Problem requirements → Please restate every record below word for word and skip the pictures.

Supplied material →
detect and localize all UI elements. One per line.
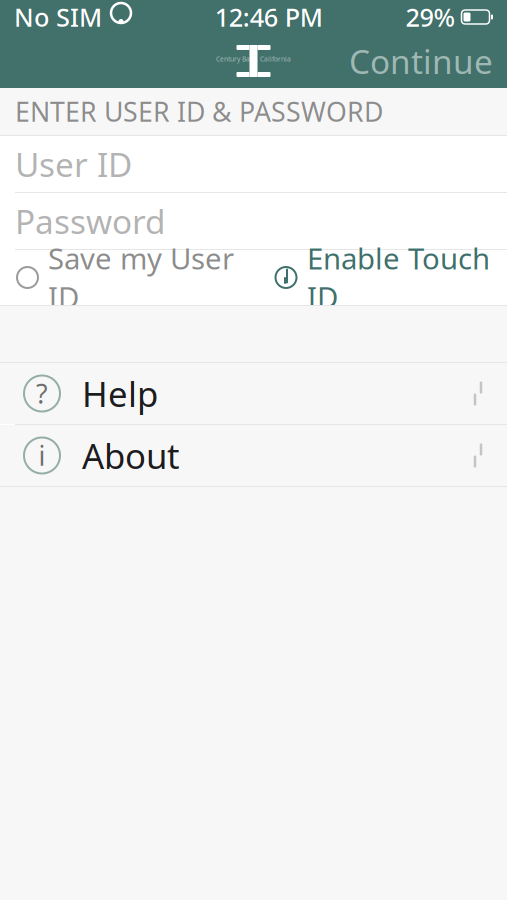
button[interactable]: Password [0, 193, 507, 249]
button[interactable]: User ID [0, 136, 507, 192]
button[interactable]: ? [0, 363, 507, 424]
staticText: Help [82, 370, 158, 416]
button[interactable]: i [0, 425, 507, 486]
staticText: Continue [349, 39, 493, 83]
staticText: Century Bank California [216, 55, 291, 64]
staticText: ? [36, 376, 48, 411]
button[interactable]: Enable Touch ID [272, 228, 492, 326]
staticText: 29% [406, 0, 456, 34]
staticText: ENTER USER ID & PASSWORD [15, 94, 383, 129]
staticText: Enable Touch ID [307, 238, 490, 316]
staticText: Password [15, 199, 166, 243]
button[interactable]: Save my User ID [15, 228, 236, 326]
staticText: i [38, 438, 46, 473]
staticText: 12:46 PM [215, 0, 323, 34]
staticText: About [82, 432, 180, 478]
staticText: Save my User ID [48, 238, 234, 316]
staticText: No SIM [14, 0, 102, 34]
button[interactable]: Continue [335, 29, 507, 93]
staticText: User ID [15, 142, 132, 186]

Problem solution →
detect and localize all UI elements. One per line.
button[interactable]: Password [0, 193, 507, 249]
button[interactable]: User ID [0, 136, 507, 192]
button[interactable]: ? [0, 363, 507, 424]
staticText: Help [82, 370, 158, 416]
button[interactable]: i [0, 425, 507, 486]
staticText: Continue [349, 39, 493, 83]
staticText: Century Bank California [216, 55, 291, 64]
staticText: ? [36, 376, 48, 411]
button[interactable]: Enable Touch ID [272, 228, 492, 326]
staticText: 29% [406, 0, 456, 34]
staticText: ENTER USER ID & PASSWORD [15, 94, 383, 129]
staticText: Enable Touch ID [307, 238, 490, 316]
staticText: Password [15, 199, 166, 243]
button[interactable]: Save my User ID [15, 228, 236, 326]
staticText: i [38, 438, 46, 473]
staticText: 12:46 PM [215, 0, 323, 34]
staticText: About [82, 432, 180, 478]
staticText: Save my User ID [48, 238, 234, 316]
staticText: No SIM [14, 0, 102, 34]
button[interactable]: Continue [335, 29, 507, 93]
staticText: User ID [15, 142, 132, 186]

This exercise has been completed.